Situation: Our client, the Comptroller’s Office (COMP) of a DoD Research, Development, Test & Evaluation (RDT&E) Agency whose mission is to make pivotal investments in breakthrough technologies for national security. The agency “explicitly reaches for transformational change instead of incremental advances.” The Comptroller provides expert financial control of Agency resources and fiscal activities. Emphasis is placed on internal controls over processes and procedures for accounting data supporting agency budgeting and CFO compliance. The Comptroller office understands the Cloud is increasingly where enterprises should be hosting a wide range of applications and platforms–given its cost, capabilities, security and flexibility. At the time, our client utilized three different operating system/server architectures for various reasons. They identified an architecture shift from Sun Solaris to Red Hat Linux would also be required. Our team completed the required analysis, identified the potential benefits of a migration to the cloud and decided to take a multi-phased approach to transition onsite server infrastructure to the cloud where possible. As a part of this approach, we helped our client migrate their web servers and database servers to the cloud. The cloud is well-suited for the types of financial management systems/applications/tools (data, analytic, reporting) identified as migration candidates by IT and the Comptroller’s Office.

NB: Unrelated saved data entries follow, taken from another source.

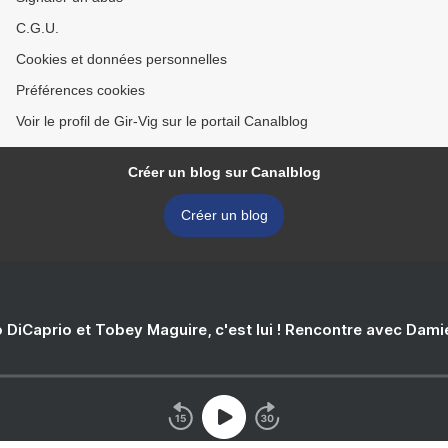
C.G.U.
Cookies et données personnelles
Préférences cookies
Voir le profil de Gir-Vig sur le portail Canalblog
Créer un blog sur Canalblog
Créer un blog
 DiCaprio et Tobey Maguire, c'est lui ! Rencontre avec Dam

Action: The Summit2Sea Consulting engagement team collaborated with the client to identify which solution was best, based on agency requirements and vendor offerings. AWS was selected as the cloud provider to provide a “Private” cloud. The agency anticipated cost reductions, increased capability, security and flexibility. S2S worked hand-in-hand with our client to define a cloud strategy and migration plan, then execute the required migration tasks that are delivering business value and driving IT change. The major steps completed as part of this effort, and which led to a seamless transition with no downtime were as follows:
- Create new servers
- Migrate, configure, and compile code
- Conduct development black box testing (fix and repair)
- Functional acceptance testing
- Configure external interfaces
- Perform cutover go-live
Impact: As a result of migrating to the cloud, the agency identified benefits that include: reduced cost in hardware and maintenance, improved operational efficiencies, increased security, consistent accessibility and connectivity, and reduced risk for data loss.